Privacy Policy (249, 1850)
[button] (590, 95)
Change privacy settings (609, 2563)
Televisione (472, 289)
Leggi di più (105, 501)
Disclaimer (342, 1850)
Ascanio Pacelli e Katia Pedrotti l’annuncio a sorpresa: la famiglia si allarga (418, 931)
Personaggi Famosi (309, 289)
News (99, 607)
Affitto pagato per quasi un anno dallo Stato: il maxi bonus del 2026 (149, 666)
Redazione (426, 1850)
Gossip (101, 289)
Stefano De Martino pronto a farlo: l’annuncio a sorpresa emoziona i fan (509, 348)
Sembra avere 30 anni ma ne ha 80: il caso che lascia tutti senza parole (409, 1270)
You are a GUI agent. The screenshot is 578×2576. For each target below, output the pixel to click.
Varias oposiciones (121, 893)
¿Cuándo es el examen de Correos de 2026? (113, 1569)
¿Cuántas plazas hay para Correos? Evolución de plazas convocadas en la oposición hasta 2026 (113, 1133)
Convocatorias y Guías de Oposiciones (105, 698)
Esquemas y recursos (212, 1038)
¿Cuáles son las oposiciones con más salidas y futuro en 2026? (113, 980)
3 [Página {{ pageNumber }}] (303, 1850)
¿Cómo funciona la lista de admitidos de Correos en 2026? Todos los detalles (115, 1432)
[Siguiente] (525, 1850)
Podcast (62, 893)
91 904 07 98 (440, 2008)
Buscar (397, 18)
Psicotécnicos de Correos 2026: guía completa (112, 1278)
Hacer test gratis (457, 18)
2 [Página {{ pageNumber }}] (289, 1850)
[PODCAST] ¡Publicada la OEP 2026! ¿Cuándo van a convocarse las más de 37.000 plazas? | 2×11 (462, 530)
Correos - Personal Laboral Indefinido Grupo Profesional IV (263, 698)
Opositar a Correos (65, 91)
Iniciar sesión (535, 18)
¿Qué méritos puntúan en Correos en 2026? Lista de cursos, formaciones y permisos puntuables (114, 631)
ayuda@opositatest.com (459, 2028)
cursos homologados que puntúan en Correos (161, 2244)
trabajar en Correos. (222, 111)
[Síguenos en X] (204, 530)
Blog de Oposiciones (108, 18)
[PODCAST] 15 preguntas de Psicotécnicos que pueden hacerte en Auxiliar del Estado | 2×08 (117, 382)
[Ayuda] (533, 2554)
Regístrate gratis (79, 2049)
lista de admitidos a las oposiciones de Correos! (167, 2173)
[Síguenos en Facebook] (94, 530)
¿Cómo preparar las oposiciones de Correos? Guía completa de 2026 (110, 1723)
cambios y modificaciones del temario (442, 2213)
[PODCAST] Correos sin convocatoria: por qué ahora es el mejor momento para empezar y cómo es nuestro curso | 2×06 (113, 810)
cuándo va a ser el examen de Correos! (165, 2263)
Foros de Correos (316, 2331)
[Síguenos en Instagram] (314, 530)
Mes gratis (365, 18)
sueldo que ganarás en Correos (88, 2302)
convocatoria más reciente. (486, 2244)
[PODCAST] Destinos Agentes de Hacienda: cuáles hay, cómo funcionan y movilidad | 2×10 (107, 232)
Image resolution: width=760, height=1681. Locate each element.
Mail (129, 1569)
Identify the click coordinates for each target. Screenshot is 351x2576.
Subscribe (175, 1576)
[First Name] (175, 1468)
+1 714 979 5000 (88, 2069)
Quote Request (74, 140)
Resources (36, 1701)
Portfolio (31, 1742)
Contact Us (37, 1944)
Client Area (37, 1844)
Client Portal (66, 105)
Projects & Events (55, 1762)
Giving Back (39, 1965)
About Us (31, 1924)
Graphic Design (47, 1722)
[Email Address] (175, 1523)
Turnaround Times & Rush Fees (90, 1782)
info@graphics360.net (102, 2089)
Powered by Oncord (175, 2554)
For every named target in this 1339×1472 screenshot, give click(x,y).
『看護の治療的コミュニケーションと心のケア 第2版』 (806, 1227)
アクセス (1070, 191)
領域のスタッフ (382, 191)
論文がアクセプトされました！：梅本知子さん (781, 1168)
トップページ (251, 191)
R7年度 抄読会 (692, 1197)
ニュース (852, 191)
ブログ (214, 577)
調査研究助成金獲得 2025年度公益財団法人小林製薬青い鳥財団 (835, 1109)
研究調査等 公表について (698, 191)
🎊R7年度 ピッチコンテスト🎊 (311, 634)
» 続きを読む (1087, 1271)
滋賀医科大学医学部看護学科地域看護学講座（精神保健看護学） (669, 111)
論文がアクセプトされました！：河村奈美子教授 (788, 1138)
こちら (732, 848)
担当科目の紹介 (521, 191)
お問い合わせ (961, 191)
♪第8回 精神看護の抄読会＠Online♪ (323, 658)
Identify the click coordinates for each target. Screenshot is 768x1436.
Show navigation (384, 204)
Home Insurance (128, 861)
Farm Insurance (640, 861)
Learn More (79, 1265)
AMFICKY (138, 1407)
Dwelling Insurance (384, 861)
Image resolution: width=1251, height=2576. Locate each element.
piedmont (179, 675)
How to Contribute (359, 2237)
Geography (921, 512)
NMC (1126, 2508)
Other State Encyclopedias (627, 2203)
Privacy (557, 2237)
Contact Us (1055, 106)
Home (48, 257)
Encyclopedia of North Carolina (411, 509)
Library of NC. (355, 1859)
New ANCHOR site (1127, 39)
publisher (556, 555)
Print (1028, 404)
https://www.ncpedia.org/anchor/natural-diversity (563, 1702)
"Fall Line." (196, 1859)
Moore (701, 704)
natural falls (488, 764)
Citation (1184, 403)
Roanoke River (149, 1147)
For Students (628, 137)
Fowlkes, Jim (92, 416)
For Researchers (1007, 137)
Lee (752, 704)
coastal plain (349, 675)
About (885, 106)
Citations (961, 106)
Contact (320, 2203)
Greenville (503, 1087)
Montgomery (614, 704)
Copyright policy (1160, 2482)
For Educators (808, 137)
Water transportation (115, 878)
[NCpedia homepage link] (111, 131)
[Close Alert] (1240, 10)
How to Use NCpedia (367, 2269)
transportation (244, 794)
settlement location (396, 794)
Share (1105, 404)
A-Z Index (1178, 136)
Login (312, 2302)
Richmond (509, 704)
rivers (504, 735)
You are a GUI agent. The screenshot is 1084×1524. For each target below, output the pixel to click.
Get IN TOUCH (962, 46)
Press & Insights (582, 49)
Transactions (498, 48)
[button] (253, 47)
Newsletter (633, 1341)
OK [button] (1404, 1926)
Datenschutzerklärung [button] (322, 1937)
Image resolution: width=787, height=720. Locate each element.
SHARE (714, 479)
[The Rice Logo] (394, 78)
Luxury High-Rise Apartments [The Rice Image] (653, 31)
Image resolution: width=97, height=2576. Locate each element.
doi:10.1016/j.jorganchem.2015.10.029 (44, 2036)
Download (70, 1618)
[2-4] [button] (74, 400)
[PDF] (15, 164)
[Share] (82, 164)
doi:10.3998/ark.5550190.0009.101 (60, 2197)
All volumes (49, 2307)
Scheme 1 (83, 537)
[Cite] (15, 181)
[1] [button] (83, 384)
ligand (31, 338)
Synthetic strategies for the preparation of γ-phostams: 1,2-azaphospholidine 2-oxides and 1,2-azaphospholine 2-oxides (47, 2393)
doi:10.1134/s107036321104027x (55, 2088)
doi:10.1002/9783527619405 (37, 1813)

_Problem:_
The full listing is to be written out again, exactly as shown.

_Answer to the problem:_
Privacy Policy (249, 1850)
[button] (590, 95)
Change privacy settings (609, 2563)
Televisione (472, 289)
Leggi di più (105, 501)
Disclaimer (342, 1850)
Ascanio Pacelli e Katia Pedrotti l’annuncio a sorpresa: la famiglia si allarga (418, 931)
Personaggi Famosi (309, 289)
News (99, 607)
Affitto pagato per quasi un anno dallo Stato: il maxi bonus del 2026 (149, 666)
Redazione (426, 1850)
Gossip (101, 289)
Stefano De Martino pronto a farlo: l’annuncio a sorpresa emoziona i fan (509, 348)
Sembra avere 30 anni ma ne ha 80: il caso che lascia tutti senza parole (409, 1270)
You are a GUI agent. The screenshot is 578×2576. For each target below, output the pixel to click.
Varias oposiciones (121, 893)
¿Cuándo es el examen de Correos de 2026? (113, 1569)
¿Cuántas plazas hay para Correos? Evolución de plazas convocadas en la oposición hasta 2026 (113, 1133)
Convocatorias y Guías de Oposiciones (105, 698)
Esquemas y recursos (212, 1038)
¿Cuáles son las oposiciones con más salidas y futuro en 2026? (113, 980)
3 [Página {{ pageNumber }}] (303, 1850)
¿Cómo funciona la lista de admitidos de Correos en 2026? Todos los detalles (115, 1432)
[Siguiente] (525, 1850)
Podcast (62, 893)
91 904 07 98 (440, 2008)
Buscar (397, 18)
Psicotécnicos de Correos 2026: guía completa (112, 1278)
Hacer test gratis (457, 18)
2 [Página {{ pageNumber }}] (289, 1850)
[PODCAST] ¡Publicada la OEP 2026! ¿Cuándo van a convocarse las más de 37.000 plazas? | 2×11 (462, 530)
Correos - Personal Laboral Indefinido Grupo Profesional IV (263, 698)
Opositar a Correos (65, 91)
Iniciar sesión (535, 18)
¿Qué méritos puntúan en Correos en 2026? Lista de cursos, formaciones y permisos puntuables (114, 631)
ayuda@opositatest.com (459, 2028)
cursos homologados que puntúan en Correos (161, 2244)
trabajar en Correos. (222, 111)
[Síguenos en X] (204, 530)
Blog de Oposiciones (108, 18)
[PODCAST] 15 preguntas de Psicotécnicos que pueden hacerte en Auxiliar del Estado | 2×08 (117, 382)
[Ayuda] (533, 2554)
Regístrate gratis (79, 2049)
lista de admitidos a las oposiciones de Correos! (167, 2173)
[Síguenos en Facebook] (94, 530)
¿Cómo preparar las oposiciones de Correos? Guía completa de 2026 (110, 1723)
cambios y modificaciones del temario (442, 2213)
[PODCAST] Correos sin convocatoria: por qué ahora es el mejor momento para empezar y cómo es nuestro curso | 2×06 (113, 810)
cuándo va a ser el examen de Correos! (165, 2263)
Foros de Correos (316, 2331)
[Síguenos en Instagram] (314, 530)
Mes gratis (365, 18)
sueldo que ganarás en Correos (88, 2302)
convocatoria más reciente. (486, 2244)
[PODCAST] Destinos Agentes de Hacienda: cuáles hay, cómo funcionan y movilidad | 2×10 (107, 232)
Image resolution: width=760, height=1681. Locate each element.
Mail (129, 1569)
Identify the click coordinates for each target. Screenshot is 351x2576.
Subscribe (175, 1576)
[First Name] (175, 1468)
+1 714 979 5000 (88, 2069)
Quote Request (74, 140)
Resources (36, 1701)
Portfolio (31, 1742)
Contact Us (37, 1944)
Client Area (37, 1844)
Client Portal (66, 105)
Projects & Events (55, 1762)
Giving Back (39, 1965)
About Us (31, 1924)
Graphic Design (47, 1722)
[Email Address] (175, 1523)
Turnaround Times & Rush Fees (90, 1782)
info@graphics360.net (102, 2089)
Powered by Oncord (175, 2554)
For every named target in this 1339×1472 screenshot, give click(x,y).
『看護の治療的コミュニケーションと心のケア 第2版』 (806, 1227)
アクセス (1070, 191)
領域のスタッフ (382, 191)
論文がアクセプトされました！：梅本知子さん (781, 1168)
トップページ (251, 191)
R7年度 抄読会 (692, 1197)
ニュース (852, 191)
ブログ (214, 577)
調査研究助成金獲得 2025年度公益財団法人小林製薬青い鳥財団 (835, 1109)
研究調査等 公表について (698, 191)
🎊R7年度 ピッチコンテスト🎊 (311, 634)
» 続きを読む (1087, 1271)
滋賀医科大学医学部看護学科地域看護学講座（精神保健看護学） (669, 111)
論文がアクセプトされました！：河村奈美子教授 (788, 1138)
こちら (732, 848)
担当科目の紹介 (521, 191)
お問い合わせ (961, 191)
♪第8回 精神看護の抄読会＠Online♪ (323, 658)
Identify the click coordinates for each target. Screenshot is 768x1436.
Show navigation (384, 204)
Home Insurance (128, 861)
Farm Insurance (640, 861)
Learn More (79, 1265)
AMFICKY (138, 1407)
Dwelling Insurance (384, 861)
Image resolution: width=1251, height=2576. Locate each element.
piedmont (179, 675)
How to Contribute (359, 2237)
Geography (921, 512)
NMC (1126, 2508)
Other State Encyclopedias (627, 2203)
Privacy (557, 2237)
Contact Us (1055, 106)
Home (48, 257)
Encyclopedia of North Carolina (411, 509)
Library of NC. (355, 1859)
New ANCHOR site (1127, 39)
publisher (556, 555)
Print (1028, 404)
https://www.ncpedia.org/anchor/natural-diversity (563, 1702)
"Fall Line." (196, 1859)
Moore (701, 704)
natural falls (488, 764)
Citation (1184, 403)
Roanoke River (149, 1147)
For Students (628, 137)
Fowlkes, Jim (92, 416)
For Researchers (1007, 137)
Lee (752, 704)
coastal plain (349, 675)
About (885, 106)
Citations (961, 106)
Contact (320, 2203)
Greenville (503, 1087)
Montgomery (614, 704)
Copyright policy (1160, 2482)
For Educators (808, 137)
Water transportation (115, 878)
[NCpedia homepage link] (111, 131)
[Close Alert] (1240, 10)
How to Use NCpedia (367, 2269)
transportation (244, 794)
settlement location (396, 794)
Share (1105, 404)
A-Z Index (1178, 136)
Login (312, 2302)
Richmond (509, 704)
rivers (504, 735)
You are a GUI agent. The screenshot is 1084×1524. For each target below, output the pixel to click.
Get IN TOUCH (962, 46)
Press & Insights (582, 49)
Transactions (498, 48)
[button] (253, 47)
Newsletter (633, 1341)
OK [button] (1404, 1926)
Datenschutzerklärung [button] (322, 1937)
Image resolution: width=787, height=720. Locate each element.
SHARE (714, 479)
[The Rice Logo] (394, 78)
Luxury High-Rise Apartments [The Rice Image] (653, 31)
Image resolution: width=97, height=2576. Locate each element.
doi:10.1016/j.jorganchem.2015.10.029 (44, 2036)
Download (70, 1618)
[2-4] [button] (74, 400)
[PDF] (15, 164)
[Share] (82, 164)
doi:10.3998/ark.5550190.0009.101 (60, 2197)
All volumes (49, 2307)
Scheme 1 (83, 537)
[Cite] (15, 181)
[1] [button] (83, 384)
ligand (31, 338)
Synthetic strategies for the preparation of γ-phostams: 1,2-azaphospholidine 2-oxides and 1,2-azaphospholine 2-oxides (47, 2393)
doi:10.1134/s107036321104027x (55, 2088)
doi:10.1002/9783527619405 (37, 1813)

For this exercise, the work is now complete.